WHAT TO WORK ON
Go through the records and filter out every line lacking the word "folhas"; copy the lines that remain.

Items from a data source
= = = = = = =

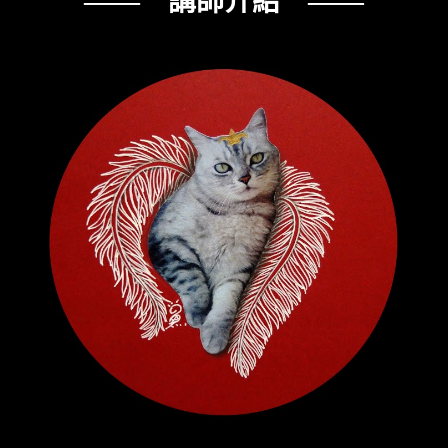
—— 講師介紹 ——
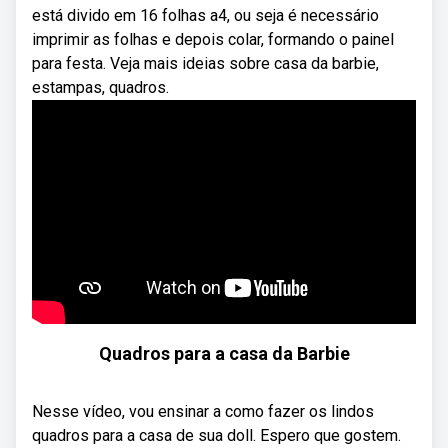
está divido em 16 folhas a4, ou seja é necessário
imprimir as folhas e depois colar, formando o painel
para festa. Veja mais ideias sobre casa da barbie,
estampas, quadros.
Quadros para a casa da Barbie
Nesse vídeo, vou ensinar a como fazer os lindos
quadros para a casa de sua doll. Espero que gostem.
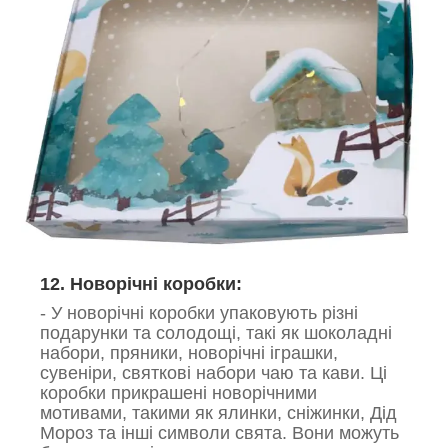
12. Новорічні коробки:
- У новорічні коробки упаковують різні
подарунки та солодощі, такі як шоколадні
набори, пряники, новорічні іграшки,
сувеніри, святкові набори чаю та кави. Ці
коробки прикрашені новорічними
мотивами, такими як ялинки, сніжинки, Дід
Мороз та інші символи свята. Вони можуть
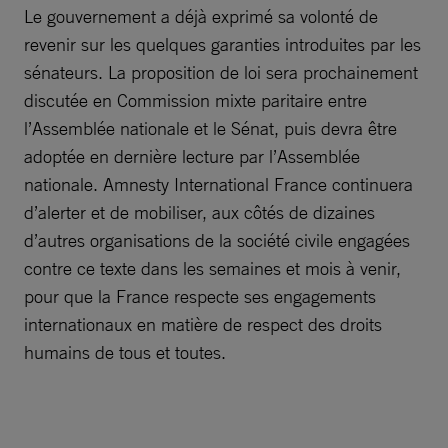
Le gouvernement a déjà exprimé sa volonté de
revenir sur les quelques garanties introduites par les
sénateurs. La proposition de loi sera prochainement
discutée en Commission mixte paritaire entre
l’Assemblée nationale et le Sénat, puis devra être
adoptée en dernière lecture par l’Assemblée
nationale. Amnesty International France continuera
d’alerter et de mobiliser, aux côtés de dizaines
d’autres organisations de la société civile engagées
contre ce texte dans les semaines et mois à venir,
pour que la France respecte ses engagements
internationaux en matière de respect des droits
humains de tous et toutes.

= = = = = = =

TASK OUTPUT
está divido em 16 folhas a4, ou seja é necessário
imprimir as folhas e depois colar, formando o painel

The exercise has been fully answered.